Sostengo un pensamiento científico y no acepto militares, caudillos, ayatolás, sacerdotes, druidas, partidos, sabios. La acción contra RCTV, en nombre del rescate de la moral, o de la lucha contra los “pérfidos” oligarcas, es otra triste escalada anti-democrática en Venezuela. Tarde o temprano también serán incómodos los sindicatos independientes del Estado, los aliados criticones, los izquierdistas que cuestionen al “comandante”. Y en nombre del nacionalismo tricolor, y el endiosamiento de Bolívar, se seguirán ahogando las libertades en Venezuela bajo una montaña de petrodólares.

3 comentarios

  1. No hallo qué comentario hacer, excepto que muchos venezolanos nos acostamos ayer con una profunda tristeza y amanecimos hoy con una enorme depresión. Las calles estaban esta mañana vacías. La soledad,la indefensión y la impotencia las siento dentro de mí casi como una enfermedad.

  2. Después de tal análisis queda sólo expresar la dolencia por la pérdida de un ícono de la cultura nacional que nos acompañó desde la última mitad del siglo XX a más de 3 generaciones de venezolanos.
    En alguna caja o alguna repisa, descansan empolvadas y descoloridas las cintas de VHS (VCR) que mi papá dejaba grabando con mis programas favoritos, y que yo devoraba hasta el desgaste al llegar del colegio – algunas siguieron conmigo por años, y pasaron a ser disfrute de mi hermano José, ya con el audio exhausto. Mi papá me había enseñado a manipular el pequeño control remoto (remoto diseño aquel de 4 botones) y yo, ansioso, adelantaba los comerciales para no sufrir interrupciones (un TiVO manual). Pero justo antes de volver a las aventuras del avaricioso Mc Pato o las batallas de los Thundercats, un león erguido y elegante me prevenía segundos antes de la emoción, el Santiago de León de Caracas, parte del símbolo de la Radio Caracas Televisión de los años 90.
    Después no hubo más león. Ya hoy no hay canal. Pero hay recuerdos.

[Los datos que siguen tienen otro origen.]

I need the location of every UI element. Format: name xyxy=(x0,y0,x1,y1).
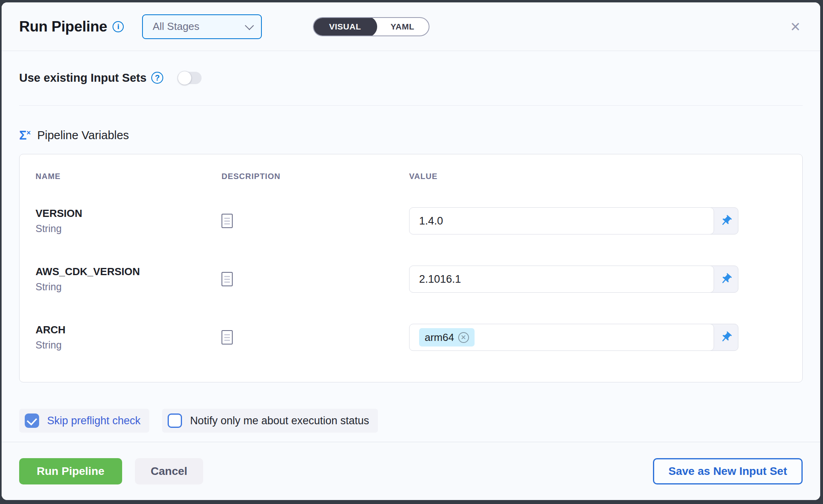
toggle-knob xyxy=(178,71,192,85)
pin-icon[interactable] xyxy=(714,266,738,292)
variable-name-cell: ARCH String xyxy=(36,324,222,351)
variable-name-cell: AWS_CDK_VERSION String xyxy=(36,266,222,293)
variable-name: AWS_CDK_VERSION xyxy=(36,266,222,278)
value-input-group: 2.1016.1 xyxy=(409,266,738,293)
value-tag-input[interactable]: arm64 ✕ xyxy=(409,324,714,351)
info-icon[interactable]: i xyxy=(113,21,124,32)
tab-yaml[interactable]: YAML xyxy=(376,17,429,36)
stage-selector-dropdown[interactable]: All Stages xyxy=(142,14,262,39)
pipeline-variables-card: NAME DESCRIPTION VALUE VERSION String 1.… xyxy=(19,154,803,382)
variable-type: String xyxy=(36,281,222,293)
options-row: Skip preflight check Notify only me abou… xyxy=(19,409,803,433)
variable-name: ARCH xyxy=(36,324,222,336)
close-icon[interactable]: × xyxy=(788,17,803,37)
modal-footer: Run Pipeline Cancel Save as New Input Se… xyxy=(2,442,820,500)
use-existing-input-sets-label: Use existing Input Sets xyxy=(19,71,146,85)
variable-type: String xyxy=(36,223,222,234)
save-as-new-input-set-button[interactable]: Save as New Input Set xyxy=(653,458,803,484)
variable-description-cell xyxy=(222,330,409,345)
view-mode-toggle: VISUAL YAML xyxy=(313,17,429,36)
notify-me-option[interactable]: Notify only me about execution status xyxy=(162,409,378,433)
description-icon xyxy=(222,330,233,345)
variable-value-cell: 2.1016.1 xyxy=(409,266,786,293)
pin-icon[interactable] xyxy=(714,324,738,350)
run-pipeline-button[interactable]: Run Pipeline xyxy=(19,458,122,484)
variable-type: String xyxy=(36,339,222,351)
table-row: ARCH String arm64 ✕ xyxy=(36,319,786,356)
run-pipeline-modal: Run Pipeline i All Stages VISUAL YAML × … xyxy=(2,2,820,500)
variable-name: VERSION xyxy=(36,207,222,220)
value-input[interactable]: 1.4.0 xyxy=(409,207,714,234)
table-row: VERSION String 1.4.0 xyxy=(36,203,786,239)
cancel-button[interactable]: Cancel xyxy=(135,458,204,484)
notify-me-checkbox[interactable] xyxy=(168,413,182,428)
pin-icon[interactable] xyxy=(714,208,738,234)
variable-value-cell: 1.4.0 xyxy=(409,207,786,234)
input-sets-toggle[interactable] xyxy=(178,72,202,84)
column-header-name: NAME xyxy=(36,172,222,181)
table-row: AWS_CDK_VERSION String 2.1016.1 xyxy=(36,261,786,297)
pipeline-variables-icon: Σ× xyxy=(19,129,31,142)
skip-preflight-checkbox[interactable] xyxy=(25,413,39,428)
modal-header: Run Pipeline i All Stages VISUAL YAML × xyxy=(2,2,820,51)
modal-body: Use existing Input Sets ? Σ× Pipeline Va… xyxy=(2,51,820,442)
tag-label: arm64 xyxy=(425,331,454,344)
notify-me-label: Notify only me about execution status xyxy=(190,415,369,427)
stage-selector-value: All Stages xyxy=(152,20,245,33)
variable-description-cell xyxy=(222,272,409,286)
description-icon xyxy=(222,214,233,228)
page-title: Run Pipeline xyxy=(19,18,107,35)
column-header-value: VALUE xyxy=(409,172,786,181)
variable-value-cell: arm64 ✕ xyxy=(409,324,786,351)
tag-remove-icon[interactable]: ✕ xyxy=(458,332,469,343)
description-icon xyxy=(222,272,233,286)
value-input-group: arm64 ✕ xyxy=(409,324,738,351)
skip-preflight-option[interactable]: Skip preflight check xyxy=(19,409,149,433)
skip-preflight-label: Skip preflight check xyxy=(47,415,140,427)
use-existing-input-sets-row: Use existing Input Sets ? xyxy=(19,65,803,90)
variables-header-row: NAME DESCRIPTION VALUE xyxy=(36,172,786,181)
pipeline-variables-title: Pipeline Variables xyxy=(37,129,129,142)
value-input[interactable]: 2.1016.1 xyxy=(409,266,714,293)
variable-name-cell: VERSION String xyxy=(36,207,222,234)
column-header-description: DESCRIPTION xyxy=(222,172,409,181)
help-icon[interactable]: ? xyxy=(151,72,163,84)
value-input-group: 1.4.0 xyxy=(409,207,738,234)
divider xyxy=(19,105,803,106)
chevron-down-icon xyxy=(245,21,254,30)
value-tag: arm64 ✕ xyxy=(419,328,475,346)
tab-visual[interactable]: VISUAL xyxy=(313,17,377,36)
pipeline-variables-heading: Σ× Pipeline Variables xyxy=(19,129,803,142)
variable-description-cell xyxy=(222,214,409,228)
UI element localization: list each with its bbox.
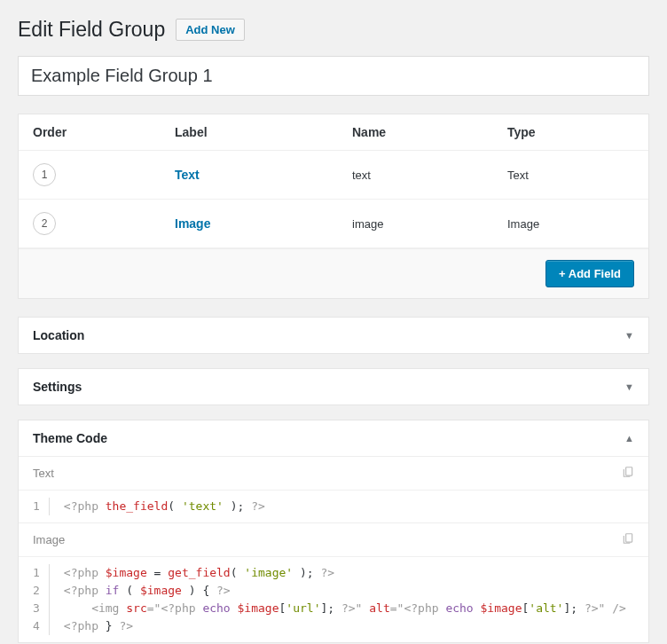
- code-lines[interactable]: <?php $image = get_field( 'image' ); ?><…: [50, 564, 640, 635]
- svg-rect-1: [626, 534, 632, 542]
- col-header-type: Type: [493, 114, 648, 151]
- fields-panel-footer: + Add Field: [19, 248, 648, 298]
- location-postbox: Location ▼: [18, 317, 649, 354]
- field-type-cell: Image: [493, 200, 648, 248]
- field-order-cell: 2: [19, 200, 161, 248]
- code-block: 1234<?php $image = get_field( 'image' );…: [19, 556, 648, 642]
- col-header-name: Name: [338, 114, 493, 151]
- table-header-row: Order Label Name Type: [19, 114, 648, 151]
- clipboard-icon[interactable]: [622, 466, 634, 481]
- chevron-up-icon: ▲: [624, 433, 634, 444]
- settings-title: Settings: [33, 380, 82, 394]
- order-badge[interactable]: 1: [33, 163, 56, 186]
- svg-rect-0: [626, 467, 632, 475]
- field-label-cell: Image: [161, 200, 338, 248]
- add-field-button[interactable]: + Add Field: [545, 260, 634, 287]
- code-section-label: Image: [33, 533, 65, 546]
- field-label-link[interactable]: Text: [175, 168, 200, 182]
- code-section: Image1234<?php $image = get_field( 'imag…: [19, 522, 648, 642]
- field-name-cell: text: [338, 151, 493, 200]
- location-title: Location: [33, 328, 84, 342]
- location-postbox-header[interactable]: Location ▼: [19, 318, 648, 353]
- code-section-header: Text: [19, 457, 648, 490]
- field-label-cell: Text: [161, 151, 338, 200]
- add-new-button[interactable]: Add New: [176, 19, 245, 41]
- clipboard-icon[interactable]: [622, 532, 634, 547]
- col-header-label: Label: [161, 114, 338, 151]
- line-numbers: 1234: [19, 564, 50, 635]
- chevron-down-icon: ▼: [624, 381, 634, 392]
- theme-code-title: Theme Code: [33, 431, 107, 445]
- fields-table: Order Label Name Type 1TexttextText2Imag…: [19, 114, 648, 248]
- settings-postbox: Settings ▼: [18, 368, 649, 405]
- code-section-label: Text: [33, 467, 54, 480]
- fields-panel: Order Label Name Type 1TexttextText2Imag…: [18, 114, 649, 299]
- code-section: Text1<?php the_field( 'text' ); ?>: [19, 456, 648, 522]
- field-type-cell: Text: [493, 151, 648, 200]
- field-group-title-input[interactable]: [18, 56, 649, 96]
- code-block: 1<?php the_field( 'text' ); ?>: [19, 490, 648, 522]
- code-section-header: Image: [19, 523, 648, 556]
- field-name-cell: image: [338, 200, 493, 248]
- table-row[interactable]: 2ImageimageImage: [19, 200, 648, 248]
- order-badge[interactable]: 2: [33, 212, 56, 235]
- code-lines[interactable]: <?php the_field( 'text' ); ?>: [50, 498, 279, 515]
- field-label-link[interactable]: Image: [175, 216, 210, 231]
- chevron-down-icon: ▼: [624, 330, 634, 341]
- page-title: Edit Field Group: [18, 18, 165, 42]
- settings-postbox-header[interactable]: Settings ▼: [19, 369, 648, 404]
- page-header: Edit Field Group Add New: [18, 18, 649, 42]
- field-order-cell: 1: [19, 151, 161, 200]
- line-numbers: 1: [19, 498, 50, 515]
- theme-code-postbox-header[interactable]: Theme Code ▲: [19, 420, 648, 456]
- col-header-order: Order: [19, 114, 161, 151]
- theme-code-postbox: Theme Code ▲ Text1<?php the_field( 'text…: [18, 420, 649, 643]
- table-row[interactable]: 1TexttextText: [19, 151, 648, 200]
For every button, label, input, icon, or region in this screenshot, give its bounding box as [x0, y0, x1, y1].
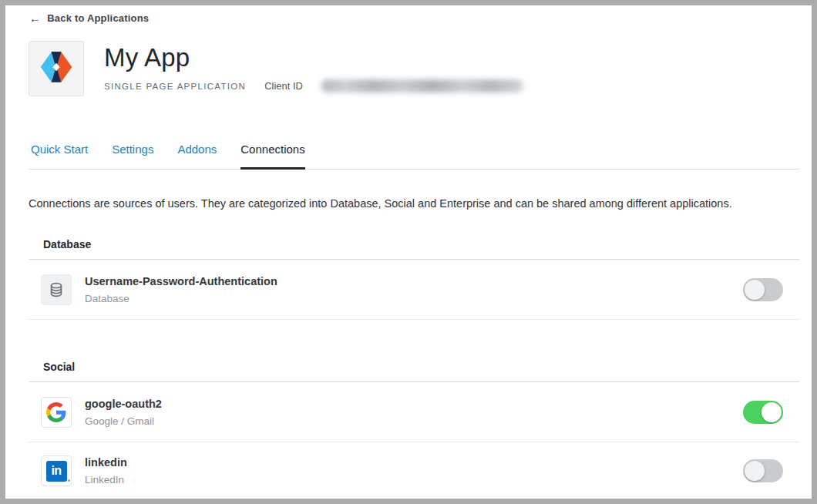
connection-name: Username-Password-Authentication: [85, 275, 277, 287]
tab-connections[interactable]: Connections: [240, 143, 304, 170]
linkedin-in-glyph: in: [46, 461, 67, 482]
application-detail-page: ← Back to Applications My App: [5, 5, 812, 499]
connection-type: Database: [85, 293, 277, 304]
connection-row-linkedin: in linkedin LinkedIn: [29, 442, 799, 499]
app-header-text: My App SINGLE PAGE APPLICATION Client ID: [104, 41, 523, 96]
connection-row-username-password: Username-Password-Authentication Databas…: [29, 260, 799, 320]
connection-row-google-oauth2: google-oauth2 Google / Gmail: [29, 382, 799, 442]
app-type-label: SINGLE PAGE APPLICATION: [104, 82, 246, 91]
google-icon: [41, 397, 72, 428]
tab-settings[interactable]: Settings: [112, 143, 153, 170]
tab-quick-start[interactable]: Quick Start: [31, 143, 88, 170]
tab-bar: Quick Start Settings Addons Connections: [29, 143, 799, 170]
connection-text: Username-Password-Authentication Databas…: [85, 275, 277, 304]
connections-description: Connections are sources of users. They a…: [29, 197, 799, 210]
connection-text: google-oauth2 Google / Gmail: [85, 398, 162, 427]
database-icon: [41, 274, 72, 305]
app-meta-row: SINGLE PAGE APPLICATION Client ID: [104, 79, 523, 92]
connection-name: google-oauth2: [85, 398, 162, 410]
toggle-knob: [762, 402, 782, 422]
app-header: My App SINGLE PAGE APPLICATION Client ID: [29, 41, 799, 96]
back-link-label: Back to Applications: [47, 12, 149, 24]
client-id-value-redacted: [321, 79, 523, 92]
toggle-knob: [745, 280, 765, 300]
connection-text: linkedin LinkedIn: [85, 456, 127, 486]
connection-toggle-linkedin[interactable]: [743, 459, 783, 482]
section-header-database: Database: [29, 238, 799, 260]
connection-toggle-username-password[interactable]: [743, 278, 783, 301]
section-header-social: Social: [29, 361, 799, 382]
connection-type: Google / Gmail: [85, 415, 162, 427]
toggle-knob: [745, 461, 765, 481]
app-title: My App: [104, 43, 523, 72]
client-id-label: Client ID: [264, 80, 303, 92]
back-to-applications-link[interactable]: ← Back to Applications: [29, 12, 149, 24]
arrow-left-icon: ←: [29, 13, 41, 23]
screenshot-frame: ← Back to Applications My App: [0, 0, 817, 504]
connection-name: linkedin: [85, 456, 127, 469]
app-logo: [29, 41, 84, 96]
connection-type: LinkedIn: [85, 474, 127, 486]
connection-toggle-google-oauth2[interactable]: [743, 401, 783, 424]
tab-addons[interactable]: Addons: [177, 143, 217, 170]
linkedin-icon: in: [41, 455, 72, 486]
auth0-default-app-logo-icon: [36, 47, 76, 90]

  3. bueno creo que es muy triste que hallan cerrado un canal de television de tantos años y ademas,nos estas quitando nuestra libertad de decidir que ver y que no por la tv a las 12:00pm del ultimo dia de rctv y la señal se fue ,cuando todo se puso negro mi mama se entristesio mucho y se puso a llorar y mi hermana con solo 12 años le dijo a mi madre ya!!! deja de llorar entiendo lo que sientes pero yo tenesesito fuerte ahora mas que nunca tenemos que ser muy fuerte hay que luchar mi libertad por la tuya y por la de todos los venezolano yo les digo den el ejemplo como lo iso mi hermana sean fuertes por que tenemos con que!!!!!!!